It is so easy to want to call when a tom sounds off with a gobble. However, staying quiet when he gobbles and only calling when other hens call will result in the discovery that a “henned-up” gobbler isn’t so bad after all.
MAKE DECOYS IRRESISTIBLE
Decoy placement is crucial to make them effective. A lot of hunters have decoys, however, they do not use a strategy when placing them, or don’t put them out at all. When placing decoys, I will use a half-strut jake, an upright hen and a feeding hen. I want a gobbler to see the decoys and want to come check them out so I place them where they are irresistible to a gobbler.
My favorite setup is putting the upright hen directly on the ground in a breeding position. Directly behind her I put the half-strut jake. This setup simulates a hen that is ready to breed. When a gobbler sees the jake in position to breed a hen, he will come into this setup ready to fight; this tactic obviously makes him come in quickly, without hesitating.
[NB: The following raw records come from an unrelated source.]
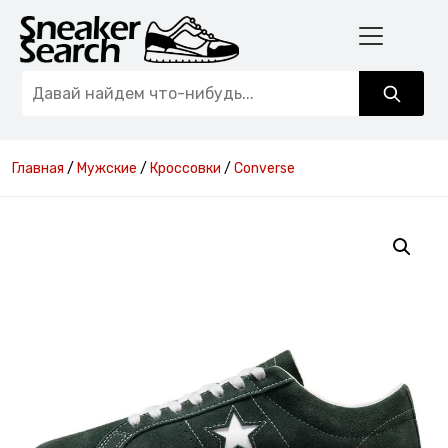
Главная
/
Мужские
/
Кроссовки
/
Converse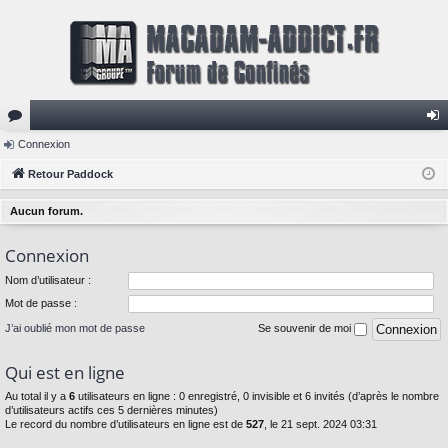
or
Connexion
on
u
Retour Paddock
ne
m
xi
Aucun forum.
s
on
Connexion
Nom d’utilisateur :
Mot de passe :
J’ai oublié mon mot de passe
Se souvenir de moi
Qui est en ligne
Au total il y a
6
utilisateurs en ligne : 0 enregistré, 0 invisible et 6 invités (d’après le nombre
d’utilisateurs actifs ces 5 dernières minutes)
Le record du nombre d’utilisateurs en ligne est de
527
, le 21 sept. 2024 03:31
The feeding hen is usually placed 5 to 6 feet from the breeding pair. The only reason I place the third decoy is to draw more attention; at longer distances the third decoy provides a bigger grouping for turkeys to see. Remember to place decoys in an open area, such as a field, logging road, or on top of a hill. If turkeys can’t see them from a longer distance, it defeats the purpose.
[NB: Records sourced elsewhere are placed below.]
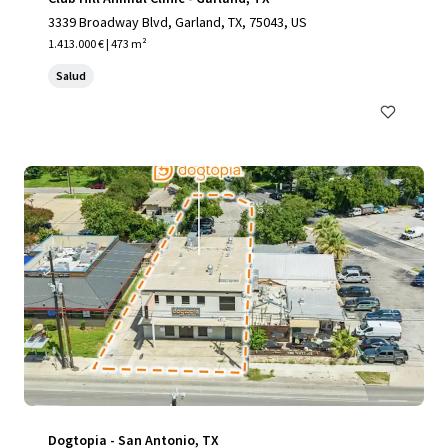
3339 Broadway Blvd, Garland, TX, 75043, US
1.413.000 € | 473 m²
Salud
Dogtopia - San Antonio, TX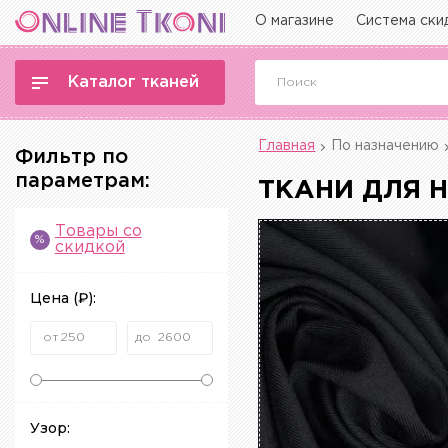
О магазине
Система ски
Каталог тканей
Главная
По назначению
Фильтр по
параметрам:
ТКАНИ ДЛЯ 
Товары со
%
скидкой
Цена
(₽)
:
Узор:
One of the most talked-about tactics over the past few years is turkey reaping, also known as turkey fanning. This is when a fan from a strutting gobbler or a full-strut decoy is used to crawl toward a gobbler. While this can be effective, it can also be dangerous if not done properly.
Most turkey hunters have been in a situation where a gobbler is in an open field with other turkeys. And even after making every call known to man, the bird just won’t come in. That is the time for this tactic, but it is not my favorite. In fact, the only time I recommend trying this is on private land in an open field, and only with a partner for safety.
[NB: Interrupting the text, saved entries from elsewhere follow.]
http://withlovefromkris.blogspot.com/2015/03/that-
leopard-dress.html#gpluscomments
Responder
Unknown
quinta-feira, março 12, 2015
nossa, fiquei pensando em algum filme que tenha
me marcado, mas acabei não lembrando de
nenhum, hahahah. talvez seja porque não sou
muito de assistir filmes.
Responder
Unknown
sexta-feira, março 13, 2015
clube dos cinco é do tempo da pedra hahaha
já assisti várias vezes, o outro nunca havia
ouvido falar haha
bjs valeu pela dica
Turkey hunters are after gobblers so if not in an open area where other hunters can identify the target, the risk of another hunter mistaking you for a real gobbler increases dramatically. Reaping will work in the right situation; just be sure to think safety first.
One of the most frustrating moments in turkey hunting is putting in the scouting and getting up early every morning to hunt, only to come home empty-handed.
It is easy to blame an unsuccessful hunt on hard-to-hunt gobblers, or henned-up gobblers. By using these few turkey hunting tips your “hung-up” gobblers should become a thing of the past.